This isn’t democracy; it is Russian roulette for republics. A decision of enormous consequence – far greater even than amending a country’s constitution (of course, the United Kingdom lacks a written one) – has been made without any appropriate checks and balances.

Does the vote have to be repeated after a year to be sure? No. Does a majority in Parliament have to support Brexit? Apparently not. Did the UK’s population really know what they were voting on? Absolutely not. Indeed, no one has any idea of the consequences, both for the UK in the global trading system, or the effect on domestic political stability. I am afraid it is not going to be a pretty picture.

Mind you, citizens of the West are blessed to live in a time of peace: changing circumstances and priorities can be addressed through democratic processes instead of foreign and civil wars. But what, exactly, is a fair, democratic process for making irreversible, nation-defining decisions? Is it really enough to get 52% to vote for breakup on a rainy day?

In terms of durability and conviction of preferences, most societies place greater hurdles in the way of a couple seeking a divorce than Prime Minister David Cameron’s government did on the decision to leave the EU. Brexiteers did not invent this game; there is ample precedent, including Scotland in 2014 and Quebec in 1995. But, until now, the gun’s cylinder never stopped on the bullet. Now that it has, it is time to rethink the rules of the game.

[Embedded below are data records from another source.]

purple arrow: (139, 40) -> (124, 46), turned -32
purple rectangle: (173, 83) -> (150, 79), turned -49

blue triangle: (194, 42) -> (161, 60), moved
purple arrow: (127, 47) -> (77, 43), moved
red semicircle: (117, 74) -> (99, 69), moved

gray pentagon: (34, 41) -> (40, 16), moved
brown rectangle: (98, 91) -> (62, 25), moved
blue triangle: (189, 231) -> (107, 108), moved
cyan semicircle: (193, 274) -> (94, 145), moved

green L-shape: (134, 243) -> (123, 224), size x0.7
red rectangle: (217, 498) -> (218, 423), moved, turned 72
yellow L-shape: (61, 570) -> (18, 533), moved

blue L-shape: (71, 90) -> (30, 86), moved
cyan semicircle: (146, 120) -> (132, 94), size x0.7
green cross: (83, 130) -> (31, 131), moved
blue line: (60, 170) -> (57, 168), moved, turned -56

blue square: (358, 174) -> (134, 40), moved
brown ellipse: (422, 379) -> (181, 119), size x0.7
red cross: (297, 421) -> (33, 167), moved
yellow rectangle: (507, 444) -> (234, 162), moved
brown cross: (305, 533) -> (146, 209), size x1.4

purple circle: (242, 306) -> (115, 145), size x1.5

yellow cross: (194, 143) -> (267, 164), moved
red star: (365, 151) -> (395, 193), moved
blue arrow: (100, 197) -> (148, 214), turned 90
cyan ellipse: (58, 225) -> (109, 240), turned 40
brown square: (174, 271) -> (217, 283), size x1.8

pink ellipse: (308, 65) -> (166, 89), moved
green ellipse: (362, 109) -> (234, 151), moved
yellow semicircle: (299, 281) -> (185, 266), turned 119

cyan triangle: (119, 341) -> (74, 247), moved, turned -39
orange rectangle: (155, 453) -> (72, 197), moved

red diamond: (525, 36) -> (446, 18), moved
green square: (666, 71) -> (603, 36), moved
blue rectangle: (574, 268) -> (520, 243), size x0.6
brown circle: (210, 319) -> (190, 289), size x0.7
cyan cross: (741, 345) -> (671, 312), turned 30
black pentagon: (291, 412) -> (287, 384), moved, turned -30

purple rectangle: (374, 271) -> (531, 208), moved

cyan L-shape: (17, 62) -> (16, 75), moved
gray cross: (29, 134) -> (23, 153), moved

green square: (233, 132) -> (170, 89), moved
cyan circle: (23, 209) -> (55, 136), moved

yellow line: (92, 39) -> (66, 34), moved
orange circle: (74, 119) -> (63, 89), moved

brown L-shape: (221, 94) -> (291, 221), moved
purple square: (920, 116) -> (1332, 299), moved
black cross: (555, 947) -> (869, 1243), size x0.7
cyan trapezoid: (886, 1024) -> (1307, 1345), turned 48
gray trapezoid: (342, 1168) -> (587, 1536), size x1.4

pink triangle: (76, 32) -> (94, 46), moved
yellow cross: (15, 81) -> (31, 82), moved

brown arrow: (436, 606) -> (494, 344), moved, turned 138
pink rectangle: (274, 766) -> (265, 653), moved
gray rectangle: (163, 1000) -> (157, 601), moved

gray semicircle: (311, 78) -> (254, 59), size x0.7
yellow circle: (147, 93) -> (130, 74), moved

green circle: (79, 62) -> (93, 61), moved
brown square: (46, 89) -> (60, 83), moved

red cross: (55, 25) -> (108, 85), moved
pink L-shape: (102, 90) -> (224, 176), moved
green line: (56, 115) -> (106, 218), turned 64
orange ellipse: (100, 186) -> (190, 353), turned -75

The idea that somehow any decision reached anytime by majority rule is necessarily “democratic” is a perversion of the term. Modern democracies have evolved systems of checks and balances to protect the interests of minorities and to avoid making uninformed decisions with catastrophic consequences. The greater and more lasting the decision, the higher the hurdles.

That’s why enacting, say, a constitutional amendment generally requires clearing far higher hurdles than passing a spending bill. Yet the current international standard for breaking up a country is arguably less demanding than a vote for lowering the drinking age.

With Europe now facing the risk of a slew of further breakup votes, an urgent question is whether there is a better way to make these decisions. I polled several leading political scientists to see whether there is any academic consensus; unfortunately, the short answer is no.

For one thing, the Brexit decision may have looked simple on the ballot, but in truth no one knows what comes next after a leave vote. What we do know is that, in practice, most countries require a “supermajority” for nation-defining decisions, not a mere 51%. There is no universal figure like 60%, but the general principle is that, at a bare minimum, the majority ought to be demonstrably stable. A country should not be making fundamental, irreversible changes based on a razor-thin minority that might prevail only during a brief window of emotion. Even if the UK economy does not fall into outright recession after this vote (the pound’s decline might cushion the initial blow), there is every chance that the resulting economic and political disorder will give some who voted to leave “buyers’ remorse.”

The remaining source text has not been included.